CLIR and The Digital Library Federation were commissioned by the Alfred P. Sloan Foundation to complete a study of data curation practices among scholars at five institutions of higher education, Penn State, Lehigh University, Bucknell University, John Hopkins, and University of Pennsylvania. They conducted ethnographic interviews with faculty, postdoctoral fellows, graduate students, and other researchers in a variety of social sciences disciplines.  The goals of the study were to identify barriers to data curation, to recognize unmet researcher needs within the university environment, and to gain a holistic understanding of the workflows involved in the creation, management, and preservation of research data (pg.5).

Some key findings included:

-None of the researchers interviewed for the study had received formal training in data management practices, nor did they express satisfaction with their level of expertise. Researchers are learning on the job in an ad hoc fashion.

-Few researchers, especially among those who are early in their career, think about long-term preservation of their data.

-The demands of publication output overwhelm long-term considerations of data curation. Metadata and documentation are of interest only if they help a researcher complete his or her work

-There is a great need for more effective collaboration tools, as well as online spaces that support the volume of data generated and provide appropriate privacy and access controls.

-Few researchers are aware of the data services that the library might be able to provide and seem to regard the library as a dispensary of goods (e.g., books, articles) rather than a locus for real-time research/professional support.

This seems to me that there needs to be some fundamental changes made in education to prepare researchers for the challenges of dealing with all of this data.  Alternately there could be a push for more collaborative efforts in data management.  Several participants in the study expressed a desire for help with their data management and would welcome the opportunity to collaborate on some level with a colleague with greater expertise (pg.15).  The authors end their report with recommendations for future as well as the role that libraries can play in shaping that future. “There is a clear need for libraries to move beyond passively providing technology to embrace the changes in scholarly production
that emerging technologies have brought. Few researchers see the library as a partner, and most of the researchers in this study seemed to regard the library as a dispensary of goods (i.e., books, articles) rather than a locus for badly needed, real-time professional support.” (pg. 16).

As we move forward with the “Problem of Data“, it is important to remember that we cannot expect researchers to know that we are here to help them with their data management issues.  Librarians have long been known for their outreach efforts and it’s time to double our efforts not only for the benefit of researchers but also to stay a relevant and integral part of the great data machine.


One thought on “Data, Data Everywhere

  1. “This seems to me that there needs to be some fundamental changes made in education to prepare researchers for the challenges of dealing with all of this data.”

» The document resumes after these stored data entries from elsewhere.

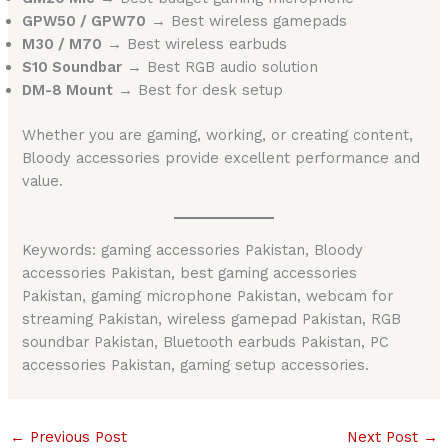
GPW50 / GPW70
→ Best wireless gamepads
M30 / M70
→ Best wireless earbuds
S10 Soundbar
→ Best RGB audio solution
DM-8 Mount
→ Best for desk setup
Whether you are gaming, working, or creating content,
Bloody accessories provide excellent performance and
value.
Keywords: gaming accessories Pakistan, Bloody
accessories Pakistan, best gaming accessories
Pakistan, gaming microphone Pakistan, webcam for
streaming Pakistan, wireless gamepad Pakistan, RGB
soundbar Pakistan, Bluetooth earbuds Pakistan, PC
accessories Pakistan, gaming setup accessories.
←
Previous Post
Next Post
→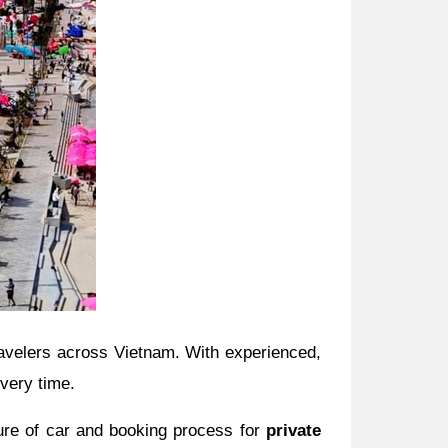
travelers across Vietnam. With experienced,
every time.
ture of car and booking process for
private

    Very true. I wrote a couple of posts over at the e-Science Community Blog about that. What is the best way to do it? As a standalone course or integrated within the curriculum of science and engineering courses? I think the latter would be better, but not as feasible. The former might be easier to get going. Then there’s the question of how to get students to attend the courses? Course credit? A certificate? There are still many questions to answer.